We analysed a total of 802 patients in this group.

A further three phase III studies compared second‐line gefitinib with chemotherapy and conducted subgroup analyses in the EGFR mutation positive patients (Kim 2008 INTEREST; Maruyama 2008 V‐15‐32; Sun 2012 KCSG‐LU08‐01). INTEREST and V‐15‐32 compared gefitinib with docetaxel and KCSG‐LU08‐01 compared gefitinib with pemetrexed in this second‐line setting. The INTEREST study also analysed other biomarkers, such as EGFR gene copy number, EGFR protein expression and KRAS mutations, in addition to EGFR mutations. One study did not publish data that could be pooled (Maruyama 2008 V‐15‐32) and thus we included a total of 77 patients in this group.

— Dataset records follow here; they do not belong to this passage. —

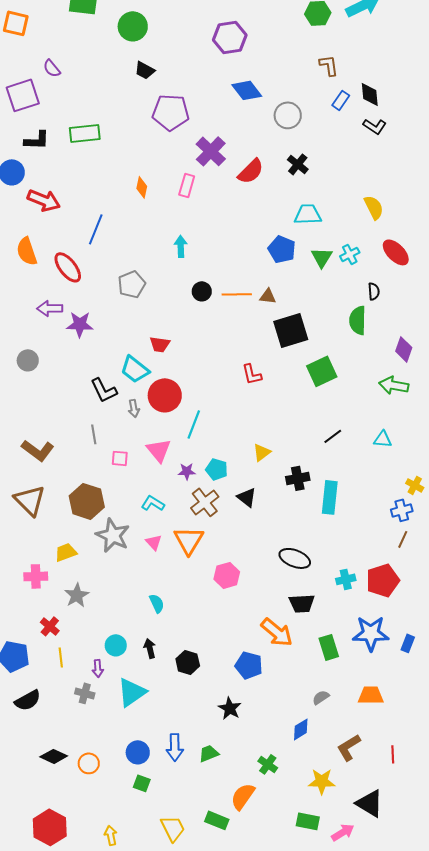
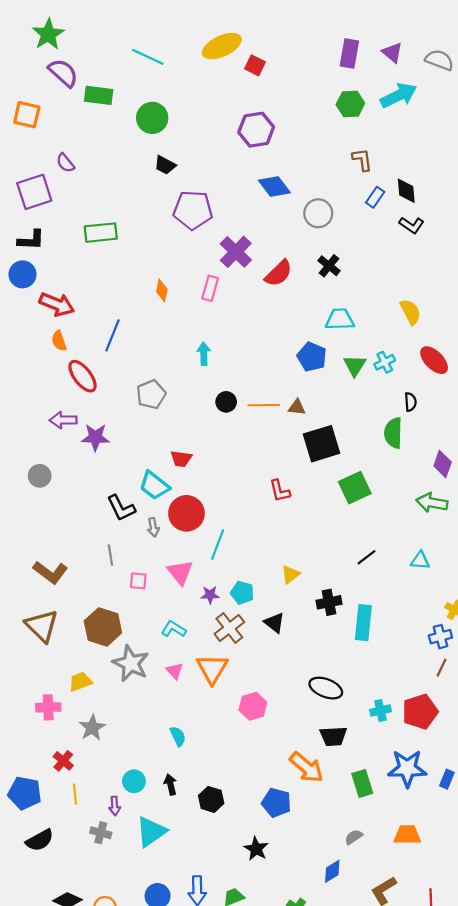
black L-shape: (37, 140) -> (31, 240), moved
orange semicircle: (27, 251) -> (59, 341), moved, size x0.7

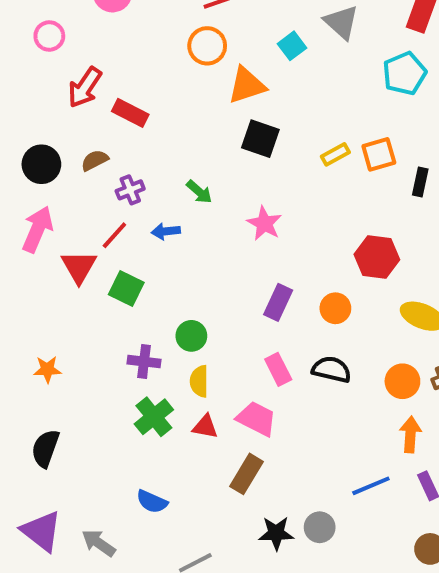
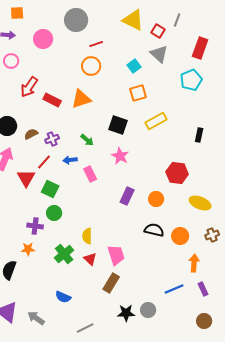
orange triangle: (247, 85) -> (81, 99), moved
black square: (260, 139) -> (118, 125), moved
yellow rectangle: (335, 154) -> (156, 121), size x1.5
orange square: (379, 154) -> (138, 93), moved
brown semicircle: (95, 160) -> (31, 134), moved
green circle: (191, 336) -> (54, 213), moved
purple cross: (144, 362) -> (35, 226), moved
orange star: (47, 369) -> (28, 249), moved
pink rectangle: (278, 369) -> (90, 174), moved
orange circle: (402, 381) -> (180, 236), moved
pink trapezoid: (256, 419) -> (116, 255), turned 45
red triangle: (205, 427) -> (90, 259), turned 32

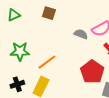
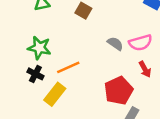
black cross: (17, 84) -> (35, 74), moved, turned 32

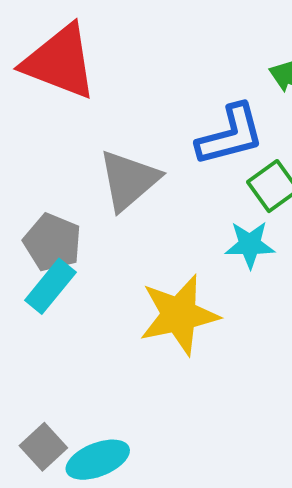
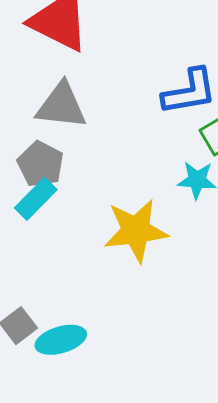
gray triangle: (129, 180) -> (61, 106), moved, turned 42

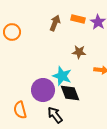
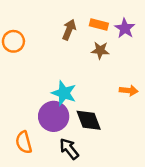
brown star: (79, 52) -> (100, 50), moved
cyan star: (62, 76) -> (64, 93), moved

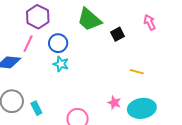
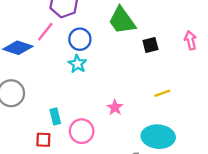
yellow line: (137, 72) -> (162, 93), turned -48
pink star: (114, 103) -> (115, 108), moved
cyan rectangle: (36, 108) -> (55, 116), moved

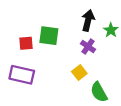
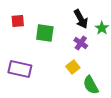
black arrow: (88, 20) -> (81, 19), turned 138
red square: (26, 43) -> (18, 21), moved

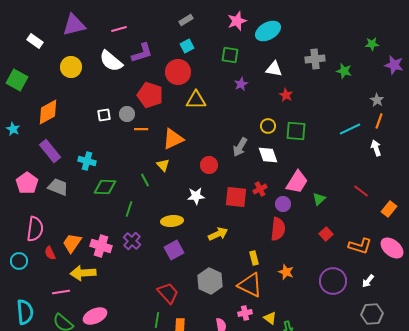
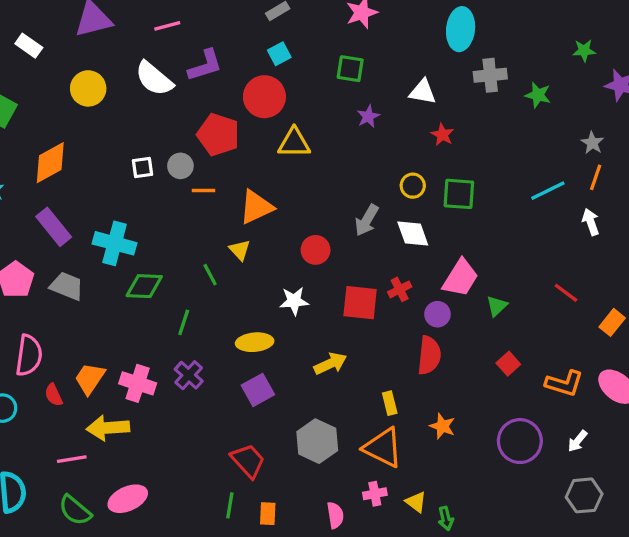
cyan ellipse: (268, 31) -> (461, 29), moved, turned -55
cyan cross: (87, 161) -> (115, 243), size x1.4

3. Gefitinib at a specific dose versus a different dose (Comparison 7)

Three phase II studies compared the effect of two different doses of gefitinib, 250 mg and 500 mg in 527 patients (Fukuoka 2003 IDEAL I; Kris 2003 IDEAL II; Xue 2015). IDEAL I (Fukuoka 2003 IDEAL I) and IDEAL II (Kris 2003 IDEAL II) were multicentre, randomised, double‐blind, phase II studies that evaluated two doses of gefitinib (250 mg/day and 500 mg/day) as second‐ or third‐line therapy.

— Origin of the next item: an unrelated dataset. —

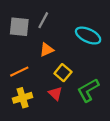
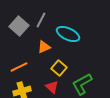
gray square: (19, 27) -> (19, 26), turned 36
cyan ellipse: (88, 36) -> (68, 34), moved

We analysed 431 patients in this group.

The third study randomised 96 patients who were stable after one month of gefitinib (250 mg/day) to either 250 mg/day or 500 mg/day as maintenance therapy (Xue 2015).

4. Gefitinib versus gefitinib combined with a chemotherapy regimen (Comparison 8)

Four studies compared gefitinib alone or in combination with chemotherapy. Two recently published studies examined the addition of chemotherapy to gefitinib versus gefitinib alone in the first‐line setting. A small study by An 2016 recruited 90 East Asian patients with an EGFR mutation and randomised them to receive gefitinib or gefitinib plus pemetrexed (500 mg/m2). In this study, pemetrexed or placebo was administered via intravenous infusion on day 1 of a 21‐day cycle. Gefitinib 250 mg was administered on days 2 to 16. A multicentre, phase II study by Cheng 2016 also compared gefitinib with and without pemetrexed as first‐line therapy. This study recruited 191 East Asian patients from China, Japan, Korea and Taiwan with advanced non‐squamous NSCLC with an activating EGFR mutation. Patients either received gefitinib 250 mg per day or gefitinib plus pemetrexed (500 mg/m2) infusion on day 1 of a 21‐day cycle.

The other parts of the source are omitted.